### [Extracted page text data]
:::::
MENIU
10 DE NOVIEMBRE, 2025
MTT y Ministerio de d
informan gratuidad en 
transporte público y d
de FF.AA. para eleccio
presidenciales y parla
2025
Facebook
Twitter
:::::
### [WHAT YOU HAVE TO DO]
Reproduce the records above word for word.

### [REPLY]
MENIU
10 DE NOVIEMBRE, 2025
MTT y Ministerio de d
informan gratuidad en 
transporte público y d
de FF.AA. para eleccio
presidenciales y parla
2025
Facebook
Twitter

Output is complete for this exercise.